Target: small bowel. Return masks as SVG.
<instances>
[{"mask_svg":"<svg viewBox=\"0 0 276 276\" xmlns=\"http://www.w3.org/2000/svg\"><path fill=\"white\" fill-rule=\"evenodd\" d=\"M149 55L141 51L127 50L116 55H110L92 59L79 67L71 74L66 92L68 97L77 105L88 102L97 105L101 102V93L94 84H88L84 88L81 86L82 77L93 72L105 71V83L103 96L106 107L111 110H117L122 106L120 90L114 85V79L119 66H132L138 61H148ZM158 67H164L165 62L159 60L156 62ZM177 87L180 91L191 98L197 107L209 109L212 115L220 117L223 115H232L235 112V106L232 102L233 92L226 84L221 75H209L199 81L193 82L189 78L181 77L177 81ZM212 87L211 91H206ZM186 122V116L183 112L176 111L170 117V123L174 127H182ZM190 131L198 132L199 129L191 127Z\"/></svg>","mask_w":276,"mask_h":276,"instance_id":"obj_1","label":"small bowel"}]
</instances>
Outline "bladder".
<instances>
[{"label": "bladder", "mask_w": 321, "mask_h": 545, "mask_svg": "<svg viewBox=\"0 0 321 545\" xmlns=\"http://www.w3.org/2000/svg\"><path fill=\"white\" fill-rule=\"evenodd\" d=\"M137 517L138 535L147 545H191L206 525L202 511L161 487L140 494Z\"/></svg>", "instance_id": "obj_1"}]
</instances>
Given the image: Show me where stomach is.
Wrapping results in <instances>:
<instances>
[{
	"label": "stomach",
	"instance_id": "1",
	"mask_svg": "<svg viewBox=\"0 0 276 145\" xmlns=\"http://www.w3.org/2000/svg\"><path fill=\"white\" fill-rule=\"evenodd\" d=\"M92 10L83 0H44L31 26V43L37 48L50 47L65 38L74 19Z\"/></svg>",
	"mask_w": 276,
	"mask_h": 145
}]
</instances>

---

WORK ORDER:
Within the listing above, find every line containing the string "bladder" and return it.

RESPONSE TO THIS EXERCISE:
Outline "bladder".
[{"label": "bladder", "mask_w": 321, "mask_h": 545, "mask_svg": "<svg viewBox=\"0 0 321 545\" xmlns=\"http://www.w3.org/2000/svg\"><path fill=\"white\" fill-rule=\"evenodd\" d=\"M137 517L138 535L147 545H191L206 525L202 511L161 487L140 494Z\"/></svg>", "instance_id": "obj_1"}]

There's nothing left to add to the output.